View Postbluenikki, on 2022-April-03, 13:49, said:

Yes, but.

If your partner opens a suit you have four of, and you potentially cover SIX losers, that looks like slam zone to me. It doesn't mean you Blackwood right away. It does mean you try to make you ambitions clear as early as possible.

I think you misunderstand me.

If I have 4 card support for partner’s 4 or more suit, especially 5 or more, I like it. If I happen to hold the A or King, I like it a lot.

If I hold a good hand elsewhere in addition, again I like it.

If I have gf values immediately, I begin an exploratory auction. If I don’t, but partner shows extras, again I begin an exploratory auction.

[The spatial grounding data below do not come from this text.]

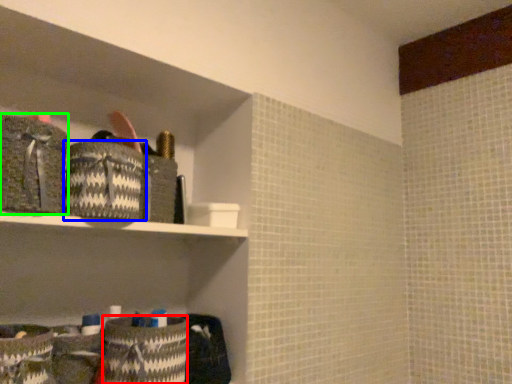 Question: Which object is positioned farthest from material (highlighted by a red box)? Select from material (highlighted by a blue box) and material (highlighted by a green box).

Choices:
 (A) material
 (B) material

Answer: (B) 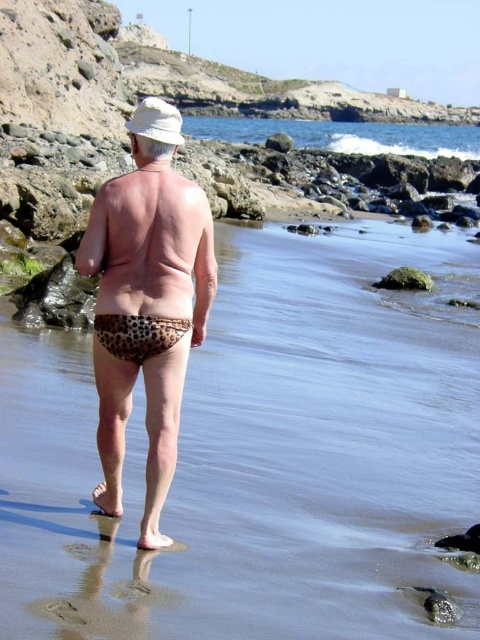 You are a photographer trying to capture the silhouette of the leopard print swimwear at center in the shallow water. Based on the scene description, where should you position your camera to ensure the swimwear is centered in your shot?

Position the camera at point [146,304] to center the leopard print swimwear at center in the shot.

You are a photographer positioned at the camera location. You want to capture a closeup shot of the person on the beach. Which of the two points, point (145, 333) or point (387, 150), should you focus on to ensure the person is in focus?

You should focus on point (145, 333) because it is closer to the viewer than point (387, 150), ensuring the person is in focus.

You are a photographer positioned at the camera location. You want to capture a closeup shot of the leopard print swimwear at center. Considering your current distance, is it feasible to take the photo without moving closer?

The leopard print swimwear at center and camera are 14.93 meters apart from each other. To capture a closeup shot from this distance, you would need a telephoto lens capable of zooming sufficiently. Without moving closer, it is possible but depends on the lens quality. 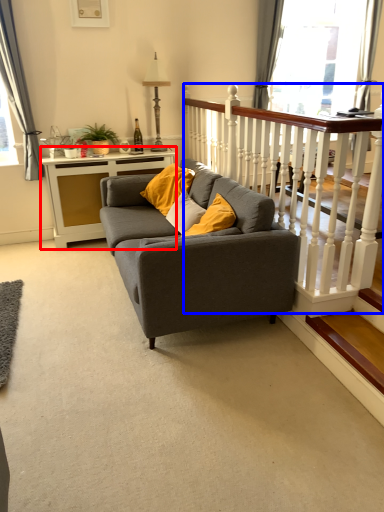 Question: Among these objects, which one is nearest to the camera, table (highlighted by a red box) or balustrade (highlighted by a blue box)?

Choices:
 (A) table
 (B) balustrade

Answer: (B) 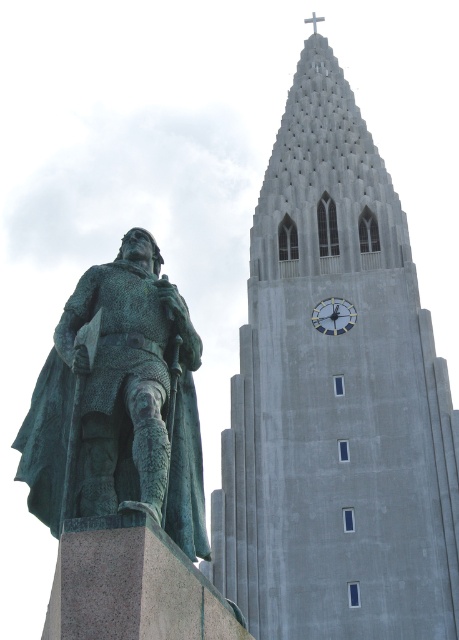 You are an urban planner assessing the visual balance between the gray concrete tower at upper center and the green patina statue at left. Based on their widths, which structure would appear more imposing from the observer standing in front of them?

The gray concrete tower at upper center appears more imposing because its width surpasses that of the green patina statue at left.

You are standing in front of the statue and the modern building. You notice two points marked in the image. One is at coordinate point [55,420] and the other at point [346,308]. Which point is nearer to your current position?

Point [55,420] is closer to the camera than point [346,308], so the point at [55,420] is nearer to your current position.

You are an urban planner assessing the visual impact of the gray concrete tower at upper center and the green patina statue at left. Which object would likely dominate the skyline more based on their sizes?

The gray concrete tower at upper center has a larger size compared to the green patina statue at left, so it would dominate the skyline more.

In doing so, we try to identify degree of fit, side Aces and Kings and/or side shortness. Bidding is often, especially in slam sequences undisturbed by preemption, a dialogue…an exchange of information which often includes not only specific information as above but also general info such as ‘in the context of what we’ve shown so far, do I like my hand or do I think I’ve now told you all I can?’

In none of this process would either partner be using a numerical evaluation, whether it be high card points or MLTC or distributional points. We worry about what winners we can identify and what losers we think we have.

Now, to do this with some degree of accuracy requires detailed methods and significant experience. My point is that advancing players would, imo, be better served working on these parts of the game rather than being sidetracked into learning what is ultimately, imo, a dead-end with limited upside.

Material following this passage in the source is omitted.